Gene expression patterns after IFN-α or IFN-γ treatment closely mirrored the in vivo ISG-dim and ISG-high transcriptional profiles, respectively. ISG-dim–specific genes were robustly induced by IFN-α, while ISG-high–specific genes were preferentially activated by IFN-γ (Figure 5, C and D). To further relate these in vitro gene programs to in vivo single-cell clusters, we derived IFN-α and IFN-γ gene signatures from the stimulation experiments (Figure 5E and Supplemental Table 7). UMAP projection of these gene sets revealed distinct localization: ISG-dim monocytes predominantly expressed the IFN-α response gene set, while ISG-high monocytes expressed both IFN-α and IFN-γ response gene sets (Figure 5F).

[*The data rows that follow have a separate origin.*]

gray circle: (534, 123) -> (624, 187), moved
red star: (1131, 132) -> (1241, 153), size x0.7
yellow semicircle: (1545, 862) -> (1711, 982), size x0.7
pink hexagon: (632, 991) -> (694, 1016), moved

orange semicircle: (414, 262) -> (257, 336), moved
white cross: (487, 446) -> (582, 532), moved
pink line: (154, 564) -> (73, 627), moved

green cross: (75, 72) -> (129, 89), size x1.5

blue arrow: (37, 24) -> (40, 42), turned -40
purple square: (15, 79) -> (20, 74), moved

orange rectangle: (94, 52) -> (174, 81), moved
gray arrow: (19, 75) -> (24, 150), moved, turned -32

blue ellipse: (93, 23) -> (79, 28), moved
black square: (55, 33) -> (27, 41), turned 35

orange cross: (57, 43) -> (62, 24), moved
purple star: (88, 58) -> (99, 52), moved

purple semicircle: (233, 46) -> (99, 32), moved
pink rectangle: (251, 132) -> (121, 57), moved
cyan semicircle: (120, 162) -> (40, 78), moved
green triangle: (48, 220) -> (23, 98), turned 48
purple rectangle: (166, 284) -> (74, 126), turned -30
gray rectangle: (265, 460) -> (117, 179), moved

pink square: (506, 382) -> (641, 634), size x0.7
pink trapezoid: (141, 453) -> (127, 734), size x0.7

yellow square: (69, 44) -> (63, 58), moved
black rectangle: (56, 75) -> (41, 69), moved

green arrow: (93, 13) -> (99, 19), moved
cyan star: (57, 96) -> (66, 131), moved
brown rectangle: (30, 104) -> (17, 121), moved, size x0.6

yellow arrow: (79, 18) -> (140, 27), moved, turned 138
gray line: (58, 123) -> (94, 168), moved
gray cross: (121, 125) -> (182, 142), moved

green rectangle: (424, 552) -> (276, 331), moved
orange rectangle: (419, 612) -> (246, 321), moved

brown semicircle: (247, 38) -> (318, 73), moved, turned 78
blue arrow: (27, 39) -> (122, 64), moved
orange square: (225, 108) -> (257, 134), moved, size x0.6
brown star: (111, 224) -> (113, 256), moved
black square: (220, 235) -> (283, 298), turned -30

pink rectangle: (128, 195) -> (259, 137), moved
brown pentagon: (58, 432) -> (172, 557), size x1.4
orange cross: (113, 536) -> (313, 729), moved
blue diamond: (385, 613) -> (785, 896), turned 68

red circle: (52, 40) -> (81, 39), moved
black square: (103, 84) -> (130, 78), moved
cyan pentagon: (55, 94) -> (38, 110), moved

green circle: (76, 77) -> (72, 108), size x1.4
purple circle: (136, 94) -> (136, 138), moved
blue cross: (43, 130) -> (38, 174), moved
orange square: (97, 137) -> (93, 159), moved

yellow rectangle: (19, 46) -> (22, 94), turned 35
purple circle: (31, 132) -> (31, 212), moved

Together, these data confirm that type I IFN signaling is sufficient to drive the early priming response (ISG-dim state) induced by the first mRNA vaccine dose, whereas type II IFN is required to establish the broader boosting response (ISG-high state) observed after the second dose.

Discussion

In this study, we identified 2 distinct IFN programs in human myeloid cells (ISG-dim and ISG-high) that are differentially engaged by mRNA priming, mRNA boosting, and adenovirus vaccination. To our knowledge, this is the first head-to-head, single-cell multiomic comparison of all 3 FDA-approved COVID-19 vaccines in SARS-CoV-2–naive individuals. This dataset, collected in the unprecedented context of a global pandemic, captures the earliest programming events in human myeloid cells in response to a novel antigen delivered through mRNA and adenovirus vaccine platforms.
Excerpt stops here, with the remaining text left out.